§ **Exercise material**:
• • • • •

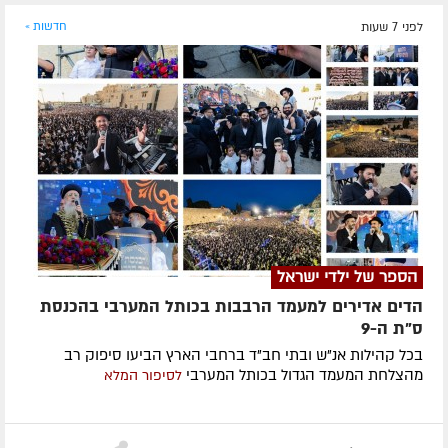
לפני 7 שעות
חדשות »
הספר של ילדי ישראל
הדים אדירים למעמד הרבבות בכותל המערבי בהכנסת
ס"ת ה-9
בכל קהילות אנ"ש ובתי חב"ד ברחבי הארץ הביעו סיפוק רב
מהצלחת המעמד הגדול בכותל המערבי
לסיפור המלא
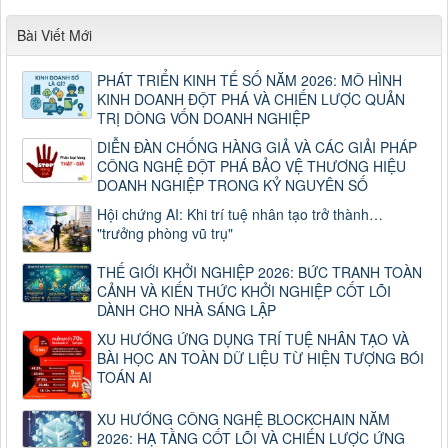
Bài Viết Mới
PHÁT TRIỂN KINH TẾ SỐ NĂM 2026: MÔ HÌNH
KINH DOANH ĐỘT PHÁ VÀ CHIẾN LƯỢC QUẢN
TRỊ DÒNG VỐN DOANH NGHIỆP
DIỄN ĐÀN CHỐNG HÀNG GIẢ VÀ CÁC GIẢI PHÁP
CÔNG NGHỆ ĐỘT PHÁ BẢO VỆ THƯƠNG HIỆU
DOANH NGHIỆP TRONG KỶ NGUYÊN SỐ
Hội chứng AI: Khi trí tuệ nhân tạo trở thành…
"trưởng phòng vũ trụ"
THẾ GIỚI KHỞI NGHIỆP 2026: BỨC TRANH TOÀN
CẢNH VÀ KIẾN THỨC KHỞI NGHIỆP CỐT LÕI
DÀNH CHO NHÀ SÁNG LẬP
XU HƯỚNG ỨNG DỤNG TRÍ TUỆ NHÂN TẠO VÀ
BÀI HỌC AN TOÀN DỮ LIỆU TỪ HIỆN TƯỢNG BÓI
TOÁN AI
XU HƯỚNG CÔNG NGHỆ BLOCKCHAIN NĂM
2026: HẠ TẦNG CỐT LÕI VÀ CHIẾN LƯỢC ỨNG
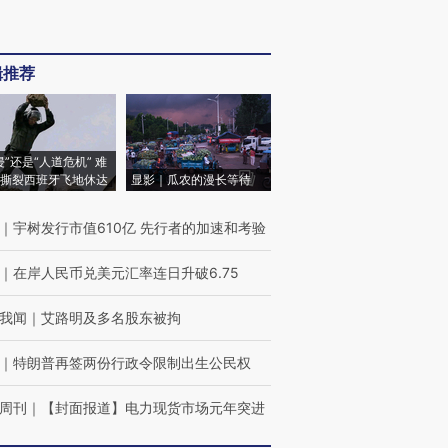
辑推荐
侵”还是“人道危机” 难
撕裂西班牙飞地休达
显影｜瓜农的漫长等待
｜
宇树发行市值610亿 先行者的加速和考验
｜
在岸人民币兑美元汇率连日升破6.75
我闻
｜
艾路明及多名股东被拘
｜
特朗普再签两份行政令限制出生公民权
周刊
｜
【封面报道】电力现货市场元年突进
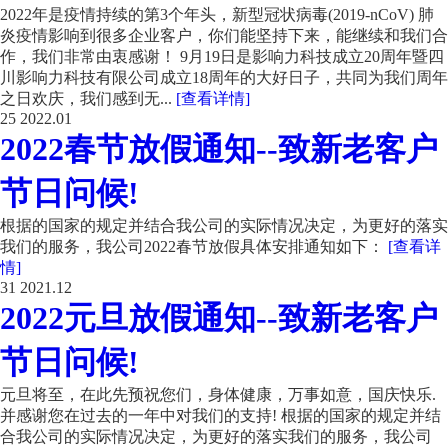
2022年是疫情持续的第3个年头，新型冠状病毒(2019-nCoV) 肺
炎疫情影响到很多企业客户，你们能坚持下来，能继续和我们合
作，我们非常由衷感谢！ 9月19日是影响力科技成立20周年暨四
川影响力科技有限公司成立18周年的大好日子，共同为我们周年
之日欢庆，我们感到无...
[查看详情]
25
2022.01
2022春节放假通知--致新老客户
节日问候!
根据的国家的规定并结合我公司的实际情况决定，为更好的落实
我们的服务，我公司2022春节放假具体安排通知如下：
[查看详
情]
31
2021.12
2022元旦放假通知--致新老客户
节日问候!
元旦将至，在此先预祝您们，身体健康，万事如意，国庆快乐.
并感谢您在过去的一年中对我们的支持! 根据的国家的规定并结
合我公司的实际情况决定，为更好的落实我们的服务，我公司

• • • • •

§ **What is needed**:
From the records above, show each line that contains the word "HƯỚNG".

§ **Output for this task**:
XU HƯỚNG ỨNG DỤNG TRÍ TUỆ NHÂN TẠO VÀ
XU HƯỚNG CÔNG NGHỆ BLOCKCHAIN NĂM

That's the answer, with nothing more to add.